- **Problem to solve**
Pull out from the material below all lines with "puede".

┄┄┄┄┄┄

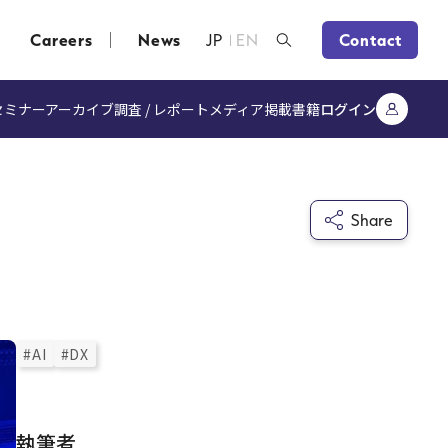
Careers
News
JP
EN
Contact
セミナーアーカイブ
調査 / レポート
メディア掲載
書籍
ログイン
Share
#AI
#DX
執筆者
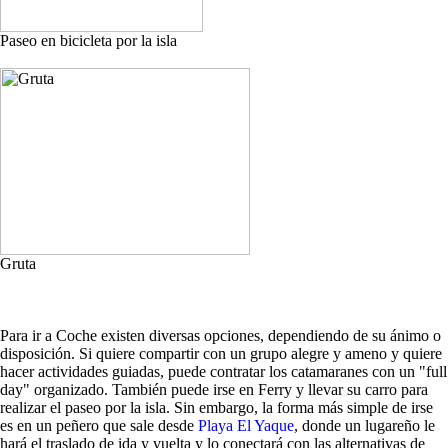
Paseo en bicicleta por la isla
Gruta
Para ir a Coche existen diversas opciones, dependiendo de su ánimo o
disposición. Si quiere compartir con un grupo alegre y ameno y quiere
hacer actividades guiadas, puede contratar los catamaranes con un "full
day" organizado. También puede irse en Ferry y llevar su carro para
realizar el paseo por la isla. Sin embargo, la forma más simple de irse
es en un peñero que sale desde
Playa El Yaque
, donde un lugareño le
hará el traslado de ida y vuelta y lo conectará con las alternativas de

┄┄┄┄┄┄

- **Output**
hacer actividades guiadas, puede contratar los catamaranes con un "full
day" organizado. También puede irse en Ferry y llevar su carro para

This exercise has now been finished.